INPUT RECORDS:
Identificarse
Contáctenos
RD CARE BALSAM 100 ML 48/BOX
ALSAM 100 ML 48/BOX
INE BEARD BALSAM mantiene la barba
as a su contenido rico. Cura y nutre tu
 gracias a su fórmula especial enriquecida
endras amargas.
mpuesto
...
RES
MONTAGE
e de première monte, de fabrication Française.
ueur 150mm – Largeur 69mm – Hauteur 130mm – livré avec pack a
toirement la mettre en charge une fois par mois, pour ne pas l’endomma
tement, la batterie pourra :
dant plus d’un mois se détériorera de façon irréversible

WORK TASK:
In the entries above, one line contains "ueur 150mm –" and another contains "dant plus d’un". Reproduce exactly those two lines and the lines between them, nothing else.

SOLUTION BELOW:
ueur 150mm – Largeur 69mm – Hauteur 130mm – livré avec pack a
toirement la mettre en charge une fois par mois, pour ne pas l’endomma
tement, la batterie pourra :
dant plus d’un mois se détériorera de façon irréversible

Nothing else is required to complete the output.